▶ Exercise aim: Please reproduce the data exactly and omit the pictures.

[Supplied records]

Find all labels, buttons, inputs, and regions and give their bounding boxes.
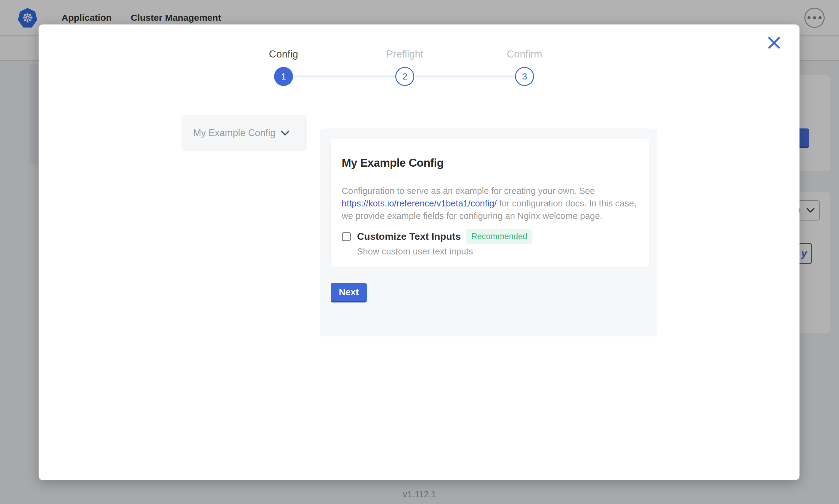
step-circle-2[interactable]: 2 — [395, 67, 414, 86]
config-group-dropdown-value: My Example Config — [193, 128, 276, 139]
config-wizard-modal: Config Preflight Confirm 1 2 3 My Exampl… — [38, 24, 800, 480]
description-line: we provide example fields for configurin… — [342, 210, 636, 222]
next-button[interactable]: Next — [331, 283, 367, 303]
customize-text-inputs-row: Customize Text Inputs Recommended — [342, 229, 532, 244]
kots-admin-console: ☸ Application Cluster Management 0 y v1.… — [0, 0, 839, 504]
description-line: https://kots.io/reference/v1beta1/config… — [342, 197, 636, 210]
config-group-dropdown[interactable]: My Example Config — [182, 115, 307, 151]
config-group-description: Configuration to serve as an example for… — [342, 185, 636, 222]
step-circle-3[interactable]: 3 — [515, 67, 534, 86]
description-line: Configuration to serve as an example for… — [342, 185, 636, 197]
checkbox-help-text: Show custom user text inputs — [357, 247, 473, 257]
close-modal-button[interactable] — [767, 35, 782, 50]
step-connector — [294, 75, 395, 77]
config-group-title: My Example Config — [342, 157, 444, 169]
step-connector — [415, 75, 515, 77]
customize-text-inputs-checkbox[interactable] — [342, 232, 351, 241]
config-group-card: My Example Config Configuration to serve… — [331, 139, 649, 267]
recommended-badge: Recommended — [466, 229, 532, 244]
step-label-confirm: Confirm — [476, 48, 573, 60]
chevron-down-icon — [280, 130, 290, 136]
step-label-preflight: Preflight — [356, 48, 454, 60]
description-line-rest: for configuration docs. In this case, — [497, 198, 636, 208]
step-circle-1[interactable]: 1 — [274, 67, 293, 86]
customize-text-inputs-label[interactable]: Customize Text Inputs — [357, 231, 461, 242]
close-icon — [767, 36, 781, 50]
config-docs-link[interactable]: https://kots.io/reference/v1beta1/config… — [342, 198, 497, 208]
config-panel: My Example Config Configuration to serve… — [320, 128, 657, 337]
step-label-config: Config — [235, 48, 332, 60]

[/Supplied records]

▶ Final answer:
Find all labels, buttons, inputs, and regions and give their bounding boxes.
step-circle-2[interactable]: 2 — [395, 67, 414, 86]
config-group-dropdown-value: My Example Config — [193, 128, 276, 139]
config-wizard-modal: Config Preflight Confirm 1 2 3 My Exampl… — [38, 24, 800, 480]
description-line: we provide example fields for configurin… — [342, 210, 636, 222]
next-button[interactable]: Next — [331, 283, 367, 303]
customize-text-inputs-row: Customize Text Inputs Recommended — [342, 229, 532, 244]
kots-admin-console: ☸ Application Cluster Management 0 y v1.… — [0, 0, 839, 504]
description-line: https://kots.io/reference/v1beta1/config… — [342, 197, 636, 210]
config-group-dropdown[interactable]: My Example Config — [182, 115, 307, 151]
config-group-description: Configuration to serve as an example for… — [342, 185, 636, 222]
step-circle-3[interactable]: 3 — [515, 67, 534, 86]
description-line: Configuration to serve as an example for… — [342, 185, 636, 197]
checkbox-help-text: Show custom user text inputs — [357, 247, 473, 257]
close-modal-button[interactable] — [767, 35, 782, 50]
step-connector — [294, 75, 395, 77]
config-group-title: My Example Config — [342, 157, 444, 169]
step-connector — [415, 75, 515, 77]
customize-text-inputs-checkbox[interactable] — [342, 232, 351, 241]
config-group-card: My Example Config Configuration to serve… — [331, 139, 649, 267]
recommended-badge: Recommended — [466, 229, 532, 244]
step-label-confirm: Confirm — [476, 48, 573, 60]
chevron-down-icon — [280, 130, 290, 136]
step-label-preflight: Preflight — [356, 48, 454, 60]
description-line-rest: for configuration docs. In this case, — [497, 198, 636, 208]
step-circle-1[interactable]: 1 — [274, 67, 293, 86]
customize-text-inputs-label[interactable]: Customize Text Inputs — [357, 231, 461, 242]
close-icon — [767, 36, 781, 50]
config-docs-link[interactable]: https://kots.io/reference/v1beta1/config… — [342, 198, 497, 208]
config-panel: My Example Config Configuration to serve… — [320, 128, 657, 337]
step-label-config: Config — [235, 48, 332, 60]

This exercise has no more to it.